Optica Names Rob Devlin the 2025 Kevin P. Thompson Optical Design Innovator Award Recipient
(SOURCE: Optica.org) Boston, MA – Feb, 2025 – Optica is pleased to announce that Rob Devlin, Metalenz Inc, USA, has been selected as the 2025 recipient of the Kevin P. Thompson Optical Design Innovator Award. Devlin is honored for critical contributions to foundational optical metasurface design, pioneering leadership to commercialize metasurface optics, and product development of the first polarization sensor for consumer markets, leveraging on semiconductor foundries for mass production of metaoptics.

Devlin is co-founder and CEO of Metalenz, the first company to commercialize metasurface technology for mass markets. He holds a BS and MS in Electrical Engineering and Materials Science from Drexel University and a PhD in Applied Physics from Harvard University in the lab of Professor Federico Capasso.
His research has spanned the topics of nanofabrication, nanophotonics, and materials science. He has authored or co-authored 20+ publications that have provided critical advances and first demonstrations in the field of metasurfaces, including the first demonstration of high-quality visible images taken with metasurface optics. Science Magazine recognized this work as a Top 10 Breakthrough of 2016, and in the same year, Devlin co-founded Metalenz with Professor Capasso and Bart Riley.
At Metalenz, Devlin and his team scaled metasurfaces to be manufactured in standard semiconductor foundries and, as a result, launched metasurfaces into the market, announcing the first metasurfaces in consumer devices in partnership with ST Microelectronics. There are currently more than 100M metasurfaces across consumer and IoT markets resulting from the commercialization efforts at Metalenz. In 2024, the company demonstrated the world’s simplest, secure face authentication solution—Polar ID.

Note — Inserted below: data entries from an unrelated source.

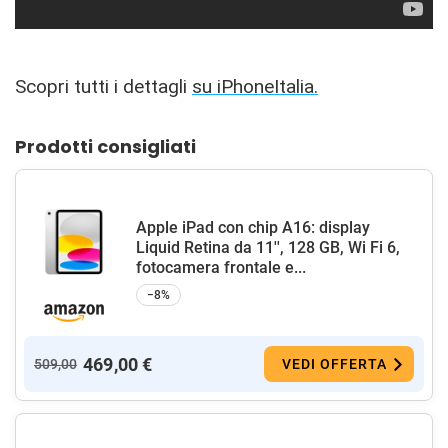
Scopri tutti i dettagli
su iPhoneItalia.
Prodotti consigliati
Apple iPad con chip A16: display
Liquid Retina da 11'', 128 GB, Wi Fi 6,
fotocamera frontale e...
−8%
469,00 €
509,00
VEDI OFFERTA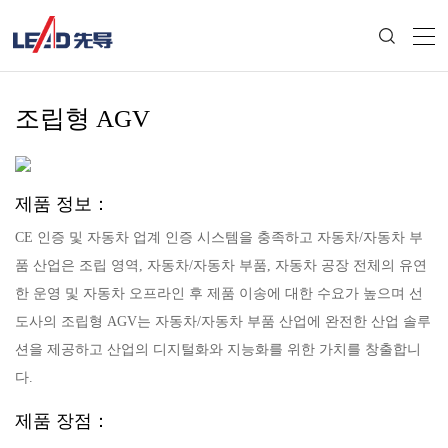
조립형 AGV
제품 정보：
CE 인증 및 자동차 업계 인증 시스템을 충족하고 자동차/자동차 부
품 산업은 조립 영역, 자동차/자동차 부품, 자동차 공장 전체의 유연
한 운영 및 자동차 오프라인 후 제품 이송에 대한 수요가 높으며 선
도사의 조립형 AGV는 자동차/자동차 부품 산업에 완전한 산업 솔루
션을 제공하고 산업의 디지털화와 지능화를 위한 가치를 창출합니
다.
제품 장점：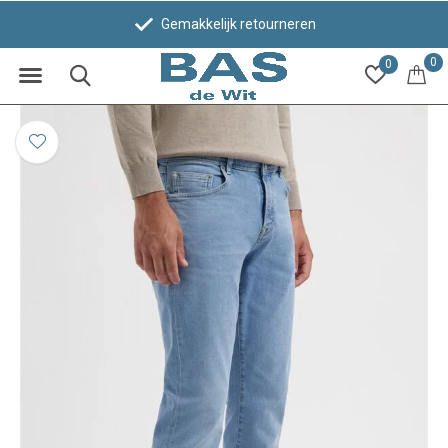
Gemakkelijk retourneren
0
0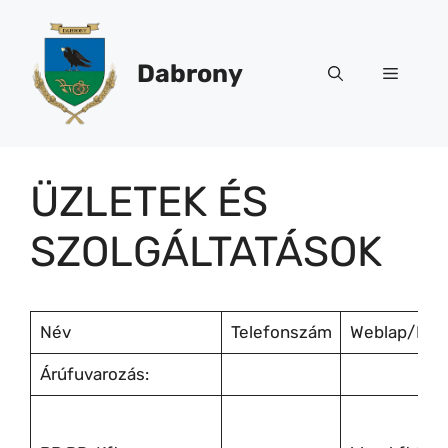
Kilépés
a
tartalomba
Dabrony
Menü
ÜZLETEK ÉS
SZOLGÁLTATÁSOK
Név
Telefonszám
Weblap/Ema
Árúfuvarozás: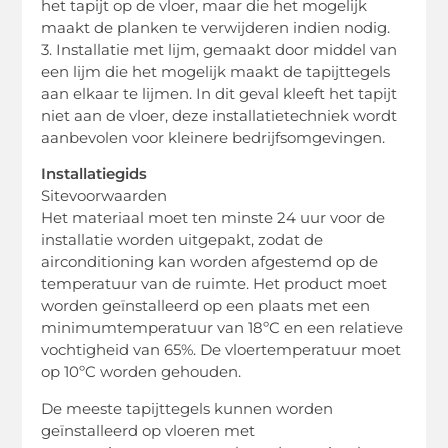
het tapijt op de vloer, maar die het mogelijk
maakt de planken te verwijderen indien nodig.
3. Installatie met lijm, gemaakt door middel van
een lijm die het mogelijk maakt de tapijttegels
aan elkaar te lijmen. In dit geval kleeft het tapijt
niet aan de vloer, deze installatietechniek wordt
aanbevolen voor kleinere bedrijfsomgevingen.
Installatiegids
Sitevoorwaarden
Het materiaal moet ten minste 24 uur voor de
installatie worden uitgepakt, zodat de
airconditioning kan worden afgestemd op de
temperatuur van de ruimte. Het product moet
worden geïnstalleerd op een plaats met een
minimumtemperatuur van 18ºC en een relatieve
vochtigheid van 65%. De vloertemperatuur moet
op 10ºC worden gehouden.
De meeste tapijttegels kunnen worden
geïnstalleerd op vloeren met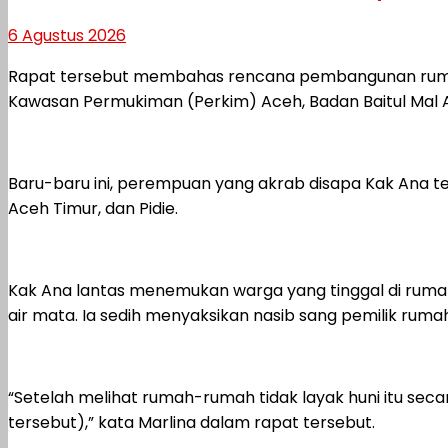
6 Agustus 2026
Rapat tersebut membahas rencana pembangunan rumah 
Kawasan Permukiman (Perkim) Aceh, Badan Baitul Mal 
Baru-baru ini, perempuan yang akrab disapa Kak Ana te
Aceh Timur, dan Pidie.
Kak Ana lantas menemukan warga yang tinggal di rumah 
air mata. Ia sedih menyaksikan nasib sang pemilik rumah
“Setelah melihat rumah-rumah tidak layak huni itu seca
tersebut),” kata Marlina dalam rapat tersebut.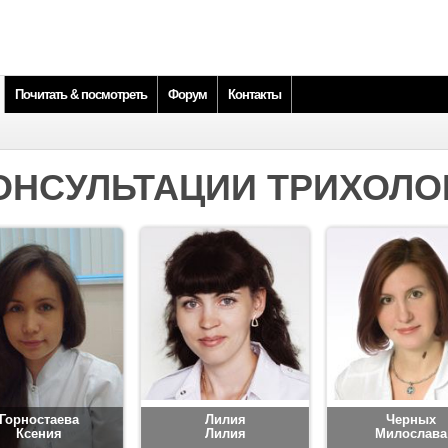
Почитать & посмотреть
Форум
Контакты
ОНСУЛЬТАЦИИ ТРИХОЛО
Горностаева
Лилия
Черных
Ксения
Лилия
Милослава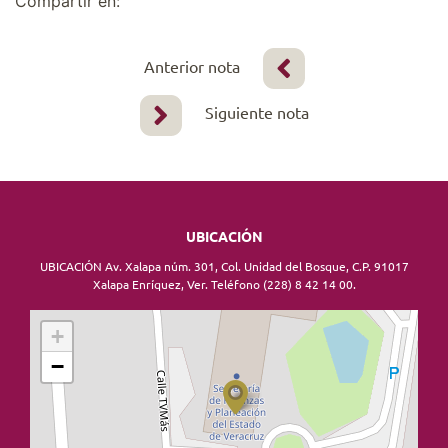
Compartir en:
Anterior nota
Siguiente nota
UBICACIÓN
UBICACIÓN Av. Xalapa núm. 301, Col. Unidad del Bosque, C.P. 91017
Xalapa Enríquez, Ver. Teléfono (228) 8 42 14 00.
+
−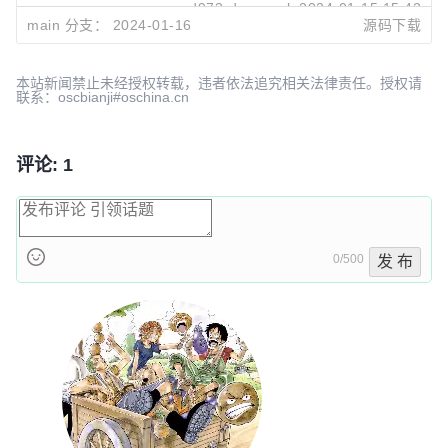
zwd973-deepseek
2024-01-15 15:42
main 分支：
2024-01-16
源码下载
4b411c7d
Update README.md
Fuli Luo
2024-01-12 14:46
本站新闻禁止未经授权转载，违者依法追究相关法律责任。授权请
联系：oscbianji#oschina.cn
评论: 1
0/500
发 布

Established in 2017, the Optical Design Innovator Award recognizes significant contributions, at an early career stage, to lens design, optical engineering, or metrology as evidenced by one or more of the following: innovative and rigorous research, optical system design with a foundation in aberration theory, development of advanced metrology capabilities, product development and patents or publications. The award honors Kevin P. Thompson, whose many other accomplishments include leading breakthroughs in the understanding of the aberration fields of a new class of truly non-symmetric optical systems using freeform optical surfaces. It is endowed by several supporters including Jannick Rolland and Synopsys.